Bantam, £10.00, ISBN 978-0-593-06014-8
I’m more familiar with Matt Beaumont’s brand of sarcastic humor so Small World catches me by surprise because it is so… dark, for the want of a better word. This story has more than its share of funny jokes, but they more often than not elicit awkward laughter from me – that is, the kind of laugh that is often accompanied by some burning sensation of shame because you know you really shouldn’t find such things funny.
The format of the book follows first person point of view jump from characters to characters similar to that in the author’s previous book The Book, the Film, the T-shirt. The concept is this: the characters in the story will actually connect to each other in one way or another. It’s a small world, after all, hence the title of this book.
The main characters are three married couples. Karen and Marco Lister is pretty much married in name only. After the whirlwind courtship and honeymoon was over a long time ago, Karen realized that Marco was and still is a bum who lives in his own dream world, thus she channels all her energy, time, and frustrations into her public relations job in a company well-known for its glass ceiling and for having only two female associates in its long history. Some women clearly don’t like making their lives easy, I tell you. Then there are Paul and Ali Heath. Both are writers whose marriage is slowly being torn apart by repeated failures in having a baby. Ali also has temper issues while Paul is willing to bear her abuse because he loves her. She perceives that as a weakness on his part during her worst moments. She fears that one day she will push him too far – and you and I know it has to happen some time in this story – but she can’t help herself. Finally, Siobhan and Dominic Gethen have perhaps the most functional marriage of the three, although Dom is a complete ass who deliberately says the most inflammatory things to get the people around him riled up in the worst possible manner.
There are various secondary characters with their roles to play here, the chief ones being Marcia, a kind and dedicated nurse whose son Carlton becomes the constant target of racist cops just because he’s a big-sized guy with dreadlocks, Michelle, Ali’s store assistant who starts a budding relationship with Carlton, and a racist cop Keith who is dating (and treating terribly) Karen’s sister Pam.
Apart from Marcia, Carlton, Michelle, and Jax the aspiring comedian, I find it hard to call the other characters likable because, goodness, these are one bunch of unhappy and unpleasant people indeed. Karen is so uptight and bitchy, Ali needs therapy, Dom is a bully, Paul is a doormat, Marco should be put down because he’s a complete waste of oxygen, Keith is just horrible, and Pam is pathetic.
Small World uses these characters to expose the really unpleasant ways that people would treat other people like complete crap even if sometimes these people don’t mean to come off in that way. But that is actually this book’s greatest strength. Mr Beaumont uses humor to soften the blow, but reading this book has me cringing and laughing uncomfortably so often because I hate recognizing these unpleasant aspects of humanity in my very own self.
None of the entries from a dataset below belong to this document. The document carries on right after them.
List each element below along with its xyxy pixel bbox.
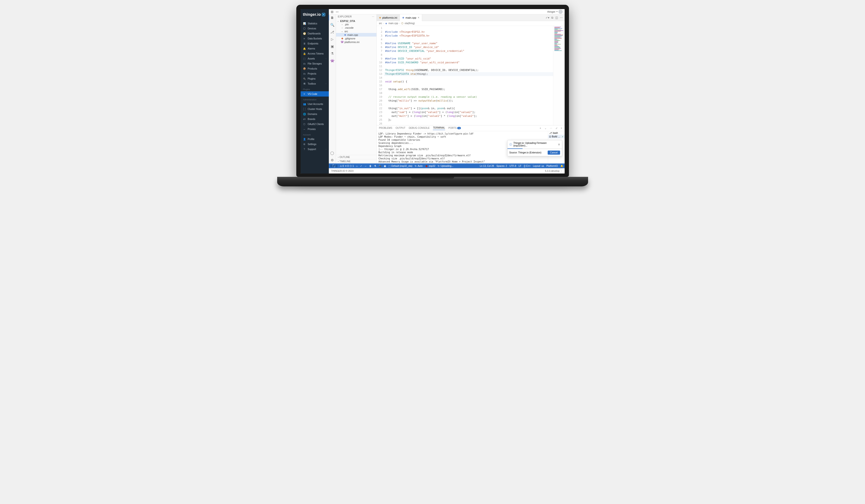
panel-tab-output[interactable]: OUTPUT [395, 127, 405, 130]
more-icon[interactable]: ⋯ [372, 15, 374, 18]
encoding[interactable]: UTF-8 [509, 165, 516, 167]
user-menu[interactable]: thinger▾ [547, 10, 563, 14]
split-icon[interactable]: ◫ [555, 16, 558, 19]
close-icon[interactable]: × [418, 16, 419, 19]
nav-dashboards[interactable]: 🧭Dashboards [301, 31, 329, 36]
timeline-section[interactable]: ›TIMELINE [336, 159, 377, 163]
run-check-icon[interactable]: ✓▾ [545, 16, 549, 19]
pio-test-icon[interactable]: ⚗ [374, 165, 376, 167]
nav-projects[interactable]: 🗀Projects [301, 71, 329, 76]
panel-tab-ports[interactable]: PORTS1 [448, 127, 461, 130]
compare-icon[interactable]: ⧉ [551, 16, 553, 19]
test-icon[interactable]: ⚗ [330, 51, 334, 56]
nav-brands[interactable]: 🏷Brands [301, 117, 329, 122]
status-bar: ⎾⏌ ⚠ 0 ✕ 0 ⬡ 1 ⌂ ✓ → 🗑 ⚗ 🔌 ▣ ⬚ Default (… [329, 163, 565, 168]
cursor-pos[interactable]: Ln 13, Col 28 [480, 165, 494, 167]
tree--vscode[interactable]: ›.vscode [336, 26, 377, 30]
breadcrumb[interactable]: src› ◈main.cpp› ⬡ota(thing) [377, 21, 565, 26]
bell-icon[interactable]: 🔔 [560, 165, 563, 167]
eol[interactable]: LF [519, 165, 522, 167]
cancel-button[interactable]: Cancel [547, 151, 560, 155]
panel-tab-terminal[interactable]: TERMINAL [433, 126, 445, 130]
nav-products[interactable]: 📦Products [301, 66, 329, 71]
pio-home-icon[interactable]: ⌂ [356, 165, 358, 167]
tree-main-cpp[interactable]: ◈main.cpp [336, 33, 377, 37]
scroll-top-icon[interactable]: ↑ [561, 170, 562, 172]
nav-user-accounts[interactable]: 👥User Accounts [301, 102, 329, 107]
term-bash[interactable]: ⎇bash [548, 131, 565, 135]
search-icon[interactable]: 🔍 [330, 23, 334, 27]
nav-proxies[interactable]: ↔Proxies [301, 127, 329, 132]
tree--pio[interactable]: ›.pio [336, 23, 377, 26]
debug-icon[interactable]: ▷ [330, 37, 334, 41]
close-panel-icon[interactable]: × [561, 127, 562, 130]
tab-bar: ◈platformio.ini◈main.cpp× ✓▾ ⧉ ◫ ⋯ [377, 14, 565, 21]
explorer-header: EXPLORER ⋯ [336, 14, 377, 19]
tree-platformio-ini[interactable]: 👾platformio.ini [336, 40, 377, 44]
nav-profile[interactable]: 👤Profile [301, 137, 329, 142]
pio-build-icon[interactable]: ✓ [360, 165, 362, 167]
nav-access-tokens[interactable]: 🔒Access Tokens [301, 51, 329, 56]
more-icon[interactable]: ⋯ [550, 127, 552, 130]
lang[interactable]: {} C++ [524, 165, 530, 167]
indent[interactable]: Spaces: 2 [496, 165, 507, 167]
source-control-icon[interactable]: ⎇ [330, 30, 334, 34]
user-icon: 👤 [303, 138, 306, 141]
nav-settings[interactable]: ⚙Settings [301, 142, 329, 147]
pio-terminal-icon[interactable]: ▣ [384, 165, 386, 167]
nav-statistics[interactable]: 📊Statistics [301, 21, 329, 26]
term-buildt[interactable]: ⊡Build T…✓ [548, 135, 565, 138]
panel-tab-debug-console[interactable]: DEBUG CONSOLE [409, 127, 429, 130]
tree-root[interactable]: ⌄ESP32_OTA [336, 19, 377, 23]
chart-icon: 📊 [303, 22, 306, 25]
platformio[interactable]: PlatformIO [546, 165, 558, 167]
nav-devices[interactable]: 🖵Devices [301, 26, 329, 31]
nav-data-buckets[interactable]: ≡Data Buckets [301, 36, 329, 41]
nav-assets[interactable]: ⬚Assets› [301, 56, 329, 61]
account-icon[interactable]: ◯ [330, 151, 334, 155]
nav-support[interactable]: ?Support› [301, 147, 329, 152]
folder-icon: 🗀 [303, 72, 306, 75]
pio-device[interactable]: 🐞 esp32 [425, 165, 435, 167]
pio-port[interactable]: ↻ Auto [415, 165, 423, 167]
tree-src[interactable]: ⌄src [336, 30, 377, 33]
outline-section[interactable]: ›OUTLINE [336, 155, 377, 159]
nav-file-storages[interactable]: 🗀File Storages [301, 61, 329, 66]
tree--gitignore[interactable]: ◆.gitignore [336, 37, 377, 40]
nav-oauth2-clients[interactable]: ⬡OAuth2 Clients [301, 122, 329, 127]
platformio-icon[interactable]: 👾 [330, 59, 334, 62]
status-uploading: ↻ Uploading... [438, 165, 453, 167]
nav-plugins[interactable]: 🔌Plugins [301, 76, 329, 81]
nav-domains[interactable]: 🌐Domains [301, 112, 329, 117]
nav-cluster-hosts[interactable]: ⛶Cluster Hosts [301, 107, 329, 112]
pio-monitor-icon[interactable]: 🔌 [379, 165, 381, 167]
layout-sidebar-icon[interactable]: ▤ [331, 10, 333, 13]
status-errors[interactable]: ⚠ 0 ✕ 0 ⬡ 1 [340, 165, 354, 167]
pio-upload-icon[interactable]: → [365, 165, 367, 167]
more-icon[interactable]: ⋯ [560, 16, 563, 19]
folder-icon[interactable]: ▭ [336, 10, 338, 13]
gear-icon[interactable]: ⚙ [558, 143, 560, 146]
maximize-icon[interactable]: ⤢ [555, 127, 557, 130]
plug-icon: 🔌 [303, 78, 306, 80]
layout[interactable]: Layout: us [533, 165, 544, 167]
panel-tabs: PROBLEMSOUTPUTDEBUG CONSOLETERMINALPORTS… [377, 126, 565, 131]
panel-tab-problems[interactable]: PROBLEMS [379, 127, 392, 130]
code-editor[interactable]: 1234567891011121314151617181920212223242… [377, 26, 565, 125]
extensions-icon[interactable]: ▣ [330, 45, 334, 48]
box-icon: 📦 [303, 67, 306, 70]
pio-clean-icon[interactable]: 🗑 [369, 165, 372, 167]
tab-main-cpp[interactable]: ◈main.cpp× [400, 14, 422, 21]
nav-endpoints[interactable]: ≣Endpoints [301, 41, 329, 46]
nav-vs-code[interactable]: ⟡VS Code [301, 91, 329, 96]
pio-env[interactable]: ⬚ Default (esp32_ota) [388, 165, 413, 167]
settings-icon[interactable]: ⚙ [330, 158, 334, 162]
tab-platformio-ini[interactable]: ◈platformio.ini [377, 14, 400, 21]
nav-toolbox[interactable]: 🛠Toolbox› [301, 81, 329, 86]
explorer-icon[interactable]: 🗎 [330, 16, 334, 20]
remote-icon[interactable]: ⎾⏌ [330, 165, 337, 167]
new-terminal-icon[interactable]: + [540, 127, 541, 130]
terminal-dropdown-icon[interactable]: ⌄ [544, 127, 546, 130]
minimap[interactable] [553, 26, 565, 125]
nav-alarms[interactable]: 🔔Alarms [301, 46, 329, 51]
This book is a funny read, but it’s also a sobering, even humbling, read as well.
There is a happy ending, of course, or at least as happy as the principal characters can be when they have to pick up the pieces of their lives after they’ve botched things up spectacularly. Some principal characters, the likable ones, get a more unambiguous happy ending, which is nice, while those more morally ambiguous ones get their act together at the very least. Mr Beaumont can be so much like the late Olivia Goldsmith that way: he may expose the worst sides of self-absorbed and selfish people but he’s going for a somewhat happy ending no matter what.
What makes me really like this book is that even when some of the characters are at their lowest, I can still relate to them and what make them behave the way they do. I feel for Karen, I really do, because ultimately, she loves her kid and she just doesn’t understand how she cannot get to her husband no matter how hard she tries to. Karen is selfish, yes, but at the same time, I can also see why she is driven to extremes since she’s essentially the breadwinner, single mother, and career woman in a marriage where the husband is a complete dead weight whom she can’t even talk to anymore. As for Ali, she is an outright shrew at times, but at the same time, I can understand how she is driven to the brink by repeated failures to conceive. The relationship between Ali and Paul is the perfect example of how a supposedly happy marriage can crack when all those little annoyances – such as Paul’s snoring that drives Ali crazy every night – add up slowly until one day Ali wakes up and realizes that she has come to hate Paul as much as she loves him. Ultimately, Karen finds a happy ending of sorts when she finally gets her life together while Ali’s more bittersweet happy ending sees her healing slowly for the better. I’m surprised to feel a lump in my throat when I say goodbye to the crazy bitches Ali and Karen when earlier on I could have happily throttled them with my bare hands. How did that happen?
Small World is darkly humorous rather than laugh-out-loud funny, with many aspects of the story that may get readers squirming in the seat in discomfort as they see some of the less pleasant aspects of themselves mirrored in the characters’ actions. But that’s why I love this book – it makes me feel, think, and hurt even as I laugh.